Серж, сегодняшняя ночь похожа на многие другие бессонные ночи. Я пишу тебе, но не отправляю этих писем, потому что боюсь причинить тебе новую боль, а это для меня невыносимо. Когда я вижу тебя, вижу твои слезы, я говорю себе: что я натворила? Я люблю тебя и больше никогда и ни за что не причиню тебе зла. Если б только ты мог положить руку мне на плечо, промурлыкать: «По-по-пи-до!» — и рассмеяться, как умеешь смеяться только ты, я бы знала, что ты счастлив, а значит, можешь снова разговаривать со мной. Я не собираюсь воз- вращаться на старое место, но я не почувствую себя счастливой до тех пор, пока не услышу от тебя: «По-по-пи-до!» Пока не пойму, что в твоих глазах я снова — allright girl (хорошая девочка). Попробуй как-нибудь. Больше я ни о чем не стану тебя просить.

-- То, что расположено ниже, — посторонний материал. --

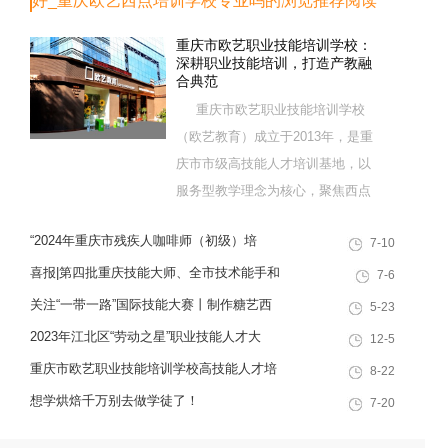
好_重庆欧艺西点培训学校专业吗的浏览推荐阅读
重庆市欧艺职业技能培训学校：
深耕职业技能培训，打造产教融
合典范
重庆市欧艺职业技能培训学校
（欧艺教育）成立于2013年，是重
庆市市级高技能人才培训基地，以
服务型教学理念为核心，聚焦西点
烘焙特色领域，深耕职业技能培训
“2024年重庆市残疾人咖啡师（初级）培
7-10
十余载，致力于培养兼具社会责任
训”职业技能提升计划活动
感与创新思维的复合型行业高技能
喜报|第四批重庆技能大师、全市技术能手和
7-6
人才，是集技能培训、证书认定、
巴渝青年技能之星名单出炉，重庆欧艺职业
关注“一带一路”国际技能大赛丨制作糖艺西
5-23
就业创业一站式服务于一体的“产教
技能培训学校技能人才榜上有名！
点，看手艺更考验审美
2023年江北区“劳动之星”职业技能人才大
12-5
融合”典范学校。 一...
赛，我校选手荣获互联网营销师第一名
重庆市欧艺职业技能培训学校高技能人才培
8-22
训基地建设专家指导会会议简报
想学烘焙千万别去做学徒了！
7-20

Пожалуйста, поверь мне: я никогда, никогда не смогу тебя забыть. Я не хочу тебя забывать. Эта ужасная полоса должна когда-то закончиться, ты согласен? Я могла бы ужать это свое письмо до одной строчки: «Моя любовь с тобой навсегда». Знай: если тебе понадобится, чтобы я была рядом, я приду. Моя личная жизнь ничего не меняет в моей преданности тебе. Это разные вещи. Разве мы не в состоянии вырваться за рамки банальности, стать людьми, которые без горечи вспоминают все, что у них было хорошего? Или я требую слишком многого?

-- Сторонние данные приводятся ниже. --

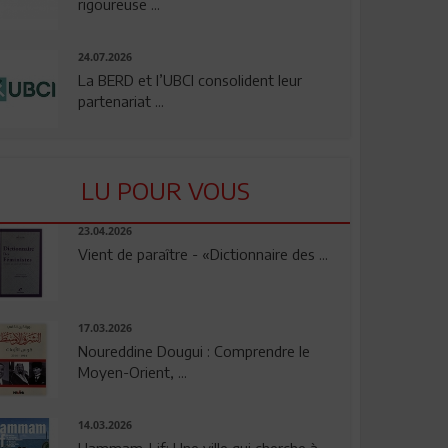
rigoureuse ...
24.07.2026
La BERD et l’UBCI consolident leur
partenariat ...
LU POUR VOUS
23.04.2026
Vient de paraître - «Dictionnaire des ...
17.03.2026
Noureddine Dougui : Comprendre le
Moyen-Orient, ...
14.03.2026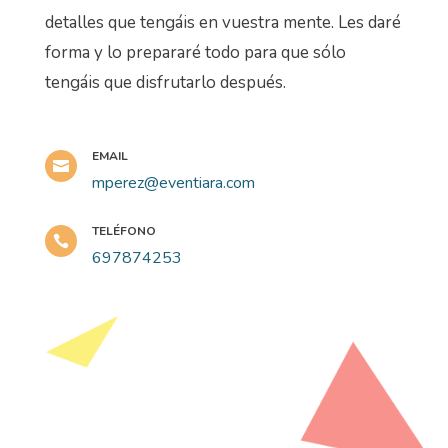
detalles que tengáis en vuestra mente. Les daré
forma y lo prepararé todo para que sólo
tengáis que disfrutarlo después.
EMAIL

mperez@eventiara.com
TELÉFONO

697874253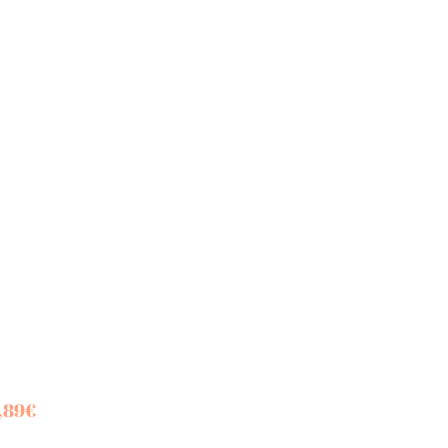
,89
€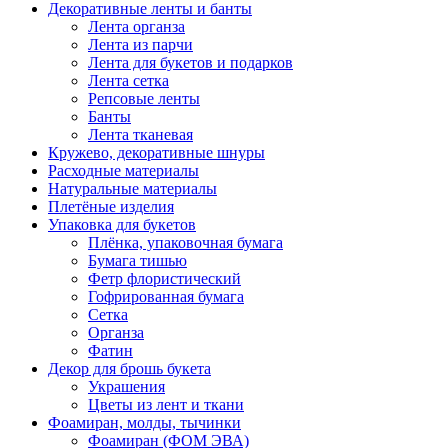
Декоративные ленты и банты
Лента органза
Лента из парчи
Лента для букетов и подарков
Лента сетка
Репсовые ленты
Банты
Лента тканевая
Кружево, декоративные шнуры
Расходные материалы
Натуральные материалы
Плетёные изделия
Упаковка для букетов
Плёнка, упаковочная бумага
Бумага тишью
Фетр флористический
Гофрированная бумага
Сетка
Органза
Фатин
Декор для брошь букета
Украшения
Цветы из лент и ткани
Фоамиран, молды, тычинки
Фоамиран (ФОМ ЭВА)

Вот, милый Серж, какое письмо я хотела тебе написать, но не знала, как за него взяться.
Серж Генсбур в итоге согласился стать Джейн Биркин другом и даже часто приходил в их с Жаком Дуайоном дом на ужин.
Из ее воспоминаний: «Мне невероятно повезло, что он согласился остаться мне близким другом, хотя поначалу это было для него невероятно трудно. Когда у меня родилась Лу (прим. ред. — третья дочь от брака с Дуайоном), он высказал желание стать ей вторым отцом, то есть крестным. Если у него возникали проблемы, он звонил мне, и я была счастлива его звонкам. Он мог прийти ко мне на улицу Тур в полночь и попросить накормить его ужином. Иногда он приезжал на полицейской машине или на такси. Мы накрывали на стол дважды: в первый раз для меня, Жака и детей, а во второй, в самое непредвиденное время, для Сержа».